**Exercise goal**
Exclude all pictures, then copy each of the records exactly as written.

**Extracted entries**
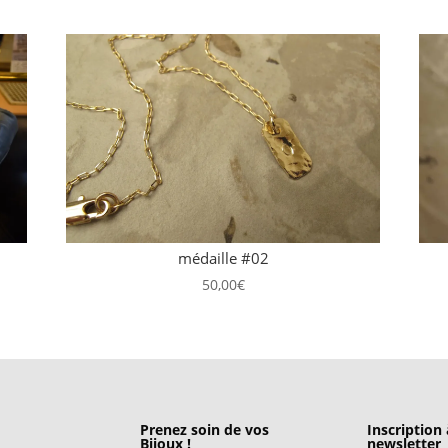
médaille #02
50,00
€
Prenez soin de vos
Inscription 
Bijoux !
newsletter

**Solution for this task**
médaille #02
50,00
€
Prenez soin de vos
Inscription 
Bijoux !
newsletter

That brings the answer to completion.